Build a String containing the command line to use in the docker image. Then pass it to DockerExecutorInterpreter.createCommandLine() to obtain a List of String. Finally launch the command :

try{
	String commandLine = "RScript" + " " + myScript + " " + 
		Param1 + " " + Param2 + " " + Param3 +" " + Param4 ;
	List<String> command =
		this.executor.createCommandLine(commandLine);
	executor.execute(command, execDir, tmpDir, 
		stdoutFile, stderrFile, new File[] {OutputDir} );
} catch(Exception e) {
	return status.createTaskResult(e, 
		"Error while running module : " + e.getMessage());
}

Write a script for the image

This strategy was used for the diffana module. This module use a DockerRExecutor which is basically writing the R script in the image. See module for details.

Create a new Docker Image

Fields

A Docker file contains three field :

  • FROM : place here the image from which yours is constructed
  • MAINTAINER : file author
  • RUN : commands to run in the file

Repository and automated build

All images are gathered in https://github.com/GenomicParisCentre/dockerfiles . The easiest way to contribute is by using git.

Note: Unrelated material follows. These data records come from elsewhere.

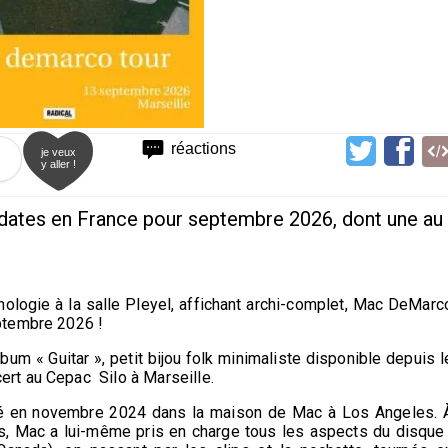
réactions
je veux
y aller !
ates en France pour septembre 2026, dont une au
hologie à la salle Pleyel, affichant archi-complet, Mac DeMarc
ptembre 2026 !
um « Guitar », petit bijou folk minimaliste disponible depuis l
rt au Cepac Silo à Marseille.
stré en novembre 2024 dans la maison de Mac à Los Angeles. 
es, Mac a lui-même pris en charge tous les aspects du disque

First, make a local copy of the repository using the git clone command. Then add your file in the repository, add it in git using git add , and commit change ( git commit -m "Message for the commit" ). Tag your commit using git tag. And finally push ( git push ) to apply your modification to the online repository.

This repository is linked to Dockerhub (https://hub.docker.com/) for automated build. You have to manually set an automated build from the create menu of the interface, linking it to genomicpariscentre/dockerfiles.

Tricks

  • You can use several RUN in your dockerfile, however each RUN adds a new layer to your image and the number of layers is limited.
  • Your commands form generally a bash script, so you can write a one liner using "; " to end your command and pass to next line
  • You can also use conditions in the form :
wget http://cran.r-project.org/src/contrib/scales_0.4.1.tar.gz; \
if [ ! -f scales_0.4.1.tar.gz ]; \
then wget http://cran.r-project.org/src/contrib/Archive/scales/scales_0.4.1.tar.gz; \
fi; \

Add a new GalaxyTool XML file

Galaxy tools are described here : https://github.com/GenomicParisCentre/eoulsan/wiki/Implementing-Galaxy-tool.

They can be added by simply putting your XML file in the galaxytools repository which is itself in the Eoulsan main repository.

This is by far, the easiest way to add a module in Eoulsan.

Choose beetween Galaxy tools or Java module

Choice is mainly guided by the need to access Eoulsan specific files (files that are not produced by a module : workflow, design files, annotation files) or not. If you need to access such files, you will need to code a Java module. Else you can make a Galaxy tool.